I ran into a similar issue today trying to update from 1.23 to 1.24 with RKE 1.4.0. The issue seems to be that docker on 1.24 needs way more CPU resources than it did on 1.23. I had a test cluster with 3 nodes with 4 cores each and it ran just fine, after the update I increased the cpu cores to 8 and docker still used all cpu cores with 100% utilization. Htop showed a load of 17.

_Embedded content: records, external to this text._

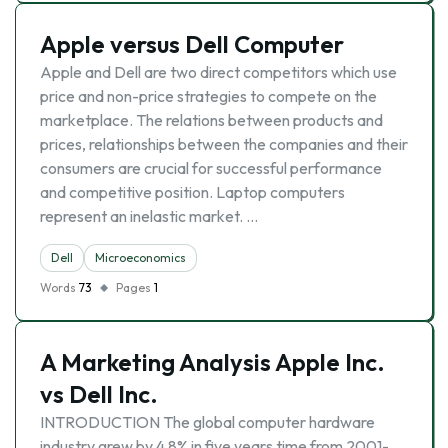
Apple versus Dell Computer
Apple and Dell are two direct competitors which use
price and non-price strategies to compete on the
marketplace. The relations between products and
prices, relationships between the companies and their
consumers are crucial for successful performance
and competitive position. Laptop computers
represent an inelastic market. …
Dell
Microeconomics
Words
73
Pages
1
A Marketing Analysis Apple Inc.
vs Dell Inc.
INTRODUCTION The global computer hardware
industry grew by 4.8% in five years time from 2001-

The RKE Update subsequently runs into failures because the docker daemon doesn't react fast enough to requests from the update process.

[immanuelfodor]

For the abnormal CPU usage, I think we should track https://github.com/rancher/rancher/issues/38816

[sajjadG]

I have the same problem with docker daemon being slow to answer as @schnapsidee stated. Is there an option to increase the timeout rke waits for the node to response?

[Amitk3293]

@sajjadG , did you manage to increase this timeout?

[sajjadG]

@Amitk3293 No! But I rke removeed the node and tried rke up again and it worked!

[github-actions[bot]]

This repository uses an automated workflow to automatically label issues which have not had any activity (commit/comment/label) for 60 days. This helps us manage the community issues better. If the issue is still relevant, please add a comment to the issue so the workflow can remove the label and we know it is still valid. If it is no longer relevant (or possibly fixed in the latest release), the workflow will automatically close the issue in 14 days. Thank you for your contributions.

[immanuelfodor]

The CPU issue has been fixed: upgraded v1.23.16-rancher2-1 -> v1.24.13-rancher2-1 with enable_cri_dockerd: true and the CPU usage is normal.

[github-actions[bot]]

This repository uses an automated workflow to automatically label issues which have not had any activity (commit/comment/label) for 60 days. This helps us manage the community issues better. If the issue is still relevant, please add a comment to the issue so the workflow can remove the label and we know it is still valid. If it is no longer relevant (or possibly fixed in the latest release), the workflow will automatically close the issue in 14 days. Thank you for your contributions.